All patients were monitored with a GE® Carescape R860 model ventilator. After randomization, initial ventilator settings were adjusted for each patient and recorded as the starting point. Respiratory rate, heart rate, and pulse oximetry (SpO2 90–94%) values were continuously monitored in all patients. After the first 2 hours of ventilation, the patients were switched to the other ventilator mode for 2 hours. Ventilator parameters, vital signs, and blood gas values were evaluated at the beginning of the study, after the first ventilation mode, and after the second ventilation mode (Fig. 1). Infants with oxygen requirements greater than 35% received a second dose of surfactant 8–12 hours after the first dose.
Follow-up ventilation management and other supportive treatments were provided by the attending neonatologist in accordance with unit protocols. In our unit, feeding and care of preterm infants and the diagnosis and management of RDS, BPD, patent ductus arteriosus (PDA), and retinopathy of prematurity (ROP) are carried out in accordance with Turkish Neonatology Society guidelines [10–14].
BPD in a preterm infant < 32 weeks of gestational age is defined as radiographically confirmed persistent parenchymal lung disease and is classified according to oxygen requirement at postmenstrual 36 weeks as follows [12, 15]:
Mild BPD, nasal cannula oxygen < 2 L/min, FiO2 ≥ 21
Moderate BPD, nasal cannula oxygen > 2 L/min or nCPAP or NIPPV, FiO2 ≥ 21
Severe BPD, invasive PPV, FiO2 ≥ 21
PDA refers to nonclosure of the ductus arteriosus after the first 72 hours of life. The diagnosis of hemodynamically significant PDA is made by demonstrating high volume flow through the PDA on echocardiography. The first choice of medical treatment for PDA in our clinic is ibuprofen in two doses, 10 mg/kg/day followed by 5 mg/kg/day, administered 24 hours apart .
ROP screening is performed in all infants born at a gestational age of < 34 weeks and birth weight of < 1700 g, as well as infants with a gestational age of ≥ 34 or birth weight of > 1700 g who received cardiopulmonary supportive treatment or is considered by the attending clinician to be at risk of ROP. The first ophthalmological examination is performed at postnatal 4 weeks. In our unit, the criteria specified by the multicenter ETROP (Early Treatment for Retinopathy of Prematurity) study group are used for in the application of laser photocoagulation for ROP [14, 16].

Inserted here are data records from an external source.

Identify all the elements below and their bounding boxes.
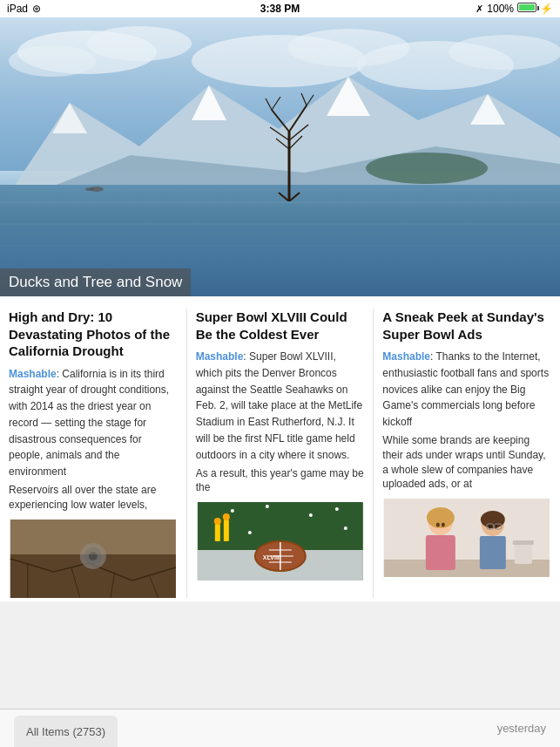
- bluetooth-icon: ✗: [476, 3, 483, 15]
- svg-line-30: [289, 193, 300, 201]
- charging-icon: ⚡: [540, 3, 553, 15]
- wifi-icon: ⊛: [32, 3, 41, 15]
- article-drought-source: Mashable: [9, 368, 57, 380]
- svg-line-23: [266, 98, 272, 110]
- article-superbowl-cold-body2: As a result, this year's game may be the: [196, 466, 365, 496]
- svg-point-63: [335, 507, 339, 511]
- article-superbowl-ads[interactable]: A Sneak Peek at Sunday's Super Bowl Ads …: [374, 309, 551, 598]
- svg-rect-73: [480, 536, 506, 569]
- all-items-tab[interactable]: All Items (2753): [14, 716, 118, 747]
- svg-line-24: [272, 97, 280, 110]
- svg-point-60: [231, 509, 234, 513]
- hero-tree: [263, 88, 315, 201]
- svg-rect-46: [10, 520, 176, 554]
- svg-rect-83: [513, 540, 534, 545]
- device-label: iPad: [7, 3, 28, 15]
- svg-line-25: [301, 93, 307, 105]
- svg-rect-57: [224, 520, 229, 541]
- svg-point-65: [248, 531, 252, 534]
- svg-point-76: [442, 523, 445, 527]
- status-right: ✗ 100% ⚡: [476, 3, 553, 15]
- svg-text:XLVIII: XLVIII: [263, 554, 280, 560]
- svg-point-62: [309, 513, 313, 517]
- svg-rect-56: [215, 524, 220, 541]
- svg-point-71: [427, 507, 455, 528]
- article-superbowl-cold[interactable]: Super Bowl XLVIII Could Be the Coldest E…: [187, 309, 374, 598]
- svg-line-29: [279, 193, 289, 201]
- svg-point-6: [449, 35, 560, 70]
- article-drought-title: High and Dry: 10 Devastating Photos of t…: [9, 309, 178, 360]
- article-drought-body2: Reservoirs all over the state are experi…: [9, 483, 178, 513]
- svg-point-77: [489, 525, 492, 529]
- svg-point-75: [436, 523, 440, 527]
- article-superbowl-ads-body2: While some brands are keeping their ads …: [382, 433, 551, 492]
- status-left: iPad ⊛: [7, 3, 41, 15]
- article-superbowl-cold-title: Super Bowl XLVIII Could Be the Coldest E…: [196, 309, 365, 343]
- svg-point-14: [366, 153, 488, 184]
- svg-rect-70: [426, 535, 455, 570]
- status-time: 3:38 PM: [260, 3, 300, 15]
- bottom-bar: All Items (2753) yesterday: [0, 709, 560, 747]
- svg-line-19: [272, 110, 289, 132]
- article-superbowl-ads-title: A Sneak Peek at Sunday's Super Bowl Ads: [382, 309, 551, 343]
- article-superbowl-ads-thumbnail: [382, 499, 551, 577]
- svg-point-1: [87, 26, 192, 61]
- bird-1: [84, 185, 110, 194]
- svg-point-64: [344, 526, 347, 530]
- article-drought-thumbnail: [9, 520, 178, 598]
- battery-label: 100%: [487, 3, 514, 15]
- article-superbowl-cold-source: Mashable: [196, 350, 244, 363]
- article-drought-body: : California is in its third straight ye…: [9, 368, 169, 479]
- bottom-date: yesterday: [497, 722, 546, 735]
- svg-line-27: [276, 139, 289, 149]
- svg-point-61: [266, 505, 269, 508]
- svg-point-59: [223, 513, 230, 520]
- battery-icon: [517, 3, 536, 15]
- hero-caption: Ducks and Tree and Snow: [0, 268, 191, 296]
- news-grid: High and Dry: 10 Devastating Photos of t…: [0, 296, 560, 601]
- svg-point-32: [85, 187, 94, 191]
- article-superbowl-ads-source: Mashable: [382, 350, 430, 363]
- content-area: Ducks and Tree and Snow High and Dry: 10…: [0, 17, 560, 709]
- status-bar: iPad ⊛ 3:38 PM ✗ 100% ⚡: [0, 0, 560, 17]
- svg-rect-82: [515, 542, 532, 564]
- article-superbowl-cold-thumbnail: XLVIII: [196, 502, 365, 581]
- svg-line-26: [307, 95, 314, 105]
- article-superbowl-cold-body: : Super Bowl XLVIII, which pits the Denv…: [196, 350, 362, 461]
- svg-point-58: [214, 518, 221, 525]
- hero-image[interactable]: Ducks and Tree and Snow: [0, 17, 560, 296]
- article-drought[interactable]: High and Dry: 10 Devastating Photos of t…: [9, 309, 187, 598]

Proven sepsis is defined as the presence of clinical and laboratory findings consistent with sepsis and a demonstrated causative pathogen. Clinical sepsis is defined as the presence of clinical and laboratory findings consistent with sepsis for which a causative pathogen could not be demonstrated [17, 18].
Intraventricular hemorrhage (IVH) is evaluated using bedside cranial ultrasound (US) and staged according to the Papile classification .
Data regarding the patients’ survival to discharge, any stage of BPD, PDA requiring medical treatment, any stage of ROP, grade 3–4 IVH, and clinical or proven sepsis was recorded from the patients’ records.
The data were analyzed using SPSS for Windows. Descriptive statistics are shown as frequency and percentage, mean and standard deviation, or median and range. Paired samples t-test was used for comparisons of repeated measures within subjects and Mann-Whitney U test was used for comparisons between the two different groups. Statistical significance was accepted at p < 0.05.